• **WORK INSTRUCTIONS**:
Look for "chichi" in each line of the records, and copy the lines that have it.
*** Opening INPUT FOR THIS TASK ***
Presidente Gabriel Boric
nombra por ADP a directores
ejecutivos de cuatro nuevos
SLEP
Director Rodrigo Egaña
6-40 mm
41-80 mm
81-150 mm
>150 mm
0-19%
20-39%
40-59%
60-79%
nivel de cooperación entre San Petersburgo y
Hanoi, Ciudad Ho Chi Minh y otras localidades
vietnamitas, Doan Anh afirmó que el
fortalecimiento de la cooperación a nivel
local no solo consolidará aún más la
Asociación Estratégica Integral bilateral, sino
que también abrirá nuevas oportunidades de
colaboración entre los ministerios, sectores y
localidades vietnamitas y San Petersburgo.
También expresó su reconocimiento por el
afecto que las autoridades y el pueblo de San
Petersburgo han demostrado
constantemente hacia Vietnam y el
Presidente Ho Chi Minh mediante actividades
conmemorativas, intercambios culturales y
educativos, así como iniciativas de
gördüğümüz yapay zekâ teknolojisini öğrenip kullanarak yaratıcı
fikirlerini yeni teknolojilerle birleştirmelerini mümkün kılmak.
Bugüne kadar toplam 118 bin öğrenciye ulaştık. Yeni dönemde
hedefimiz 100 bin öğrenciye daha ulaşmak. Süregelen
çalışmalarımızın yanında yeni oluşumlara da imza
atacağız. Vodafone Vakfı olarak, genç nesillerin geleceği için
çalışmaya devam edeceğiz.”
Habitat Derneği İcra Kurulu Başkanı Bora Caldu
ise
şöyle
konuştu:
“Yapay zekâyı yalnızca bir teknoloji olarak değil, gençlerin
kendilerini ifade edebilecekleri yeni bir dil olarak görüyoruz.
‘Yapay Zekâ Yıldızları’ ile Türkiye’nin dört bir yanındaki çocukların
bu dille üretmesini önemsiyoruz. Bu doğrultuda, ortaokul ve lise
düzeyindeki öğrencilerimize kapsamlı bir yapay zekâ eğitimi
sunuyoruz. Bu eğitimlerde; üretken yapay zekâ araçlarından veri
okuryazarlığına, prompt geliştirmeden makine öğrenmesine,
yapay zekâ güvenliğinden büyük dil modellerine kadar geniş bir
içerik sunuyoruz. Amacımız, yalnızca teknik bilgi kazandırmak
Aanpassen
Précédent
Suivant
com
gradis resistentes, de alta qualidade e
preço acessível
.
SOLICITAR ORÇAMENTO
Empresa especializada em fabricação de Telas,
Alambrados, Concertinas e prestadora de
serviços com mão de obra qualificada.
*** Closing INPUT FOR THIS TASK ***
*** Opening INPUT FOR THIS TASK ***
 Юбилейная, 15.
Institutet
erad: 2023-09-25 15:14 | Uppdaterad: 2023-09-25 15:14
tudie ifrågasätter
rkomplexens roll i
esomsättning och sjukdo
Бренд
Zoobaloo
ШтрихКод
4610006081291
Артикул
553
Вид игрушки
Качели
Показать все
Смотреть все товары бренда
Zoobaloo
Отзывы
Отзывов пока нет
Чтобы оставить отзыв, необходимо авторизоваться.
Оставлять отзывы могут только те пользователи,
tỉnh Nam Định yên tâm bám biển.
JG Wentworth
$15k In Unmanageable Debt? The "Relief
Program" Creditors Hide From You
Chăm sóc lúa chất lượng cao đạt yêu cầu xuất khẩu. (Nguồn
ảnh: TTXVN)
*** Closing INPUT FOR THIS TASK ***
*** Opening INPUT FOR THIS TASK ***
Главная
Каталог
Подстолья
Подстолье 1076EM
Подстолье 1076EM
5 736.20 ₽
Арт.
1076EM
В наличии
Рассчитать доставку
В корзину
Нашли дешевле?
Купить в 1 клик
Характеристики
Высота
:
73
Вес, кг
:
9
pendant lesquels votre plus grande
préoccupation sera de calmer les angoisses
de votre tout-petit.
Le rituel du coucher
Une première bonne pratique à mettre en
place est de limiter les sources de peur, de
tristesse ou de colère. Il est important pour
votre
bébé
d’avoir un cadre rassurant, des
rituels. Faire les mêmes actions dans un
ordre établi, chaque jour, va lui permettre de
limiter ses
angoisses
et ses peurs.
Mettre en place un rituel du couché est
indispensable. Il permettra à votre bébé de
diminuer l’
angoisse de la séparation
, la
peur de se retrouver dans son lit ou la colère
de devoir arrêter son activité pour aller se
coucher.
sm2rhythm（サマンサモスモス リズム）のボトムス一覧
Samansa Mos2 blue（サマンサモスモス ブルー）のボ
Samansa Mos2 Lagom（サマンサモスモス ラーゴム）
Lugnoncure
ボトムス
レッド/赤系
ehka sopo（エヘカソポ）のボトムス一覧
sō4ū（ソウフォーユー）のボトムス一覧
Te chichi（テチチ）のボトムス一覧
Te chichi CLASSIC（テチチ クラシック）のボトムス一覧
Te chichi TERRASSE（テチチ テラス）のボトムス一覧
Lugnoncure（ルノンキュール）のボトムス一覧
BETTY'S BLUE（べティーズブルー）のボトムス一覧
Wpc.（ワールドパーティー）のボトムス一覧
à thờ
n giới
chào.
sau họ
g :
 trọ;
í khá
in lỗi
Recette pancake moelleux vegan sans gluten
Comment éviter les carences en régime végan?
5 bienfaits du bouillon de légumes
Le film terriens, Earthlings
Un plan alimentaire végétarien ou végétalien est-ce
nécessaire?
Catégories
*** Closing INPUT FOR THIS TASK ***
• **TASK RESULT**:
Te chichi（テチチ）のボトムス一覧
Te chichi CLASSIC（テチチ クラシック）のボトムス一覧
Te chichi TERRASSE（テチチ テラス）のボトムス一覧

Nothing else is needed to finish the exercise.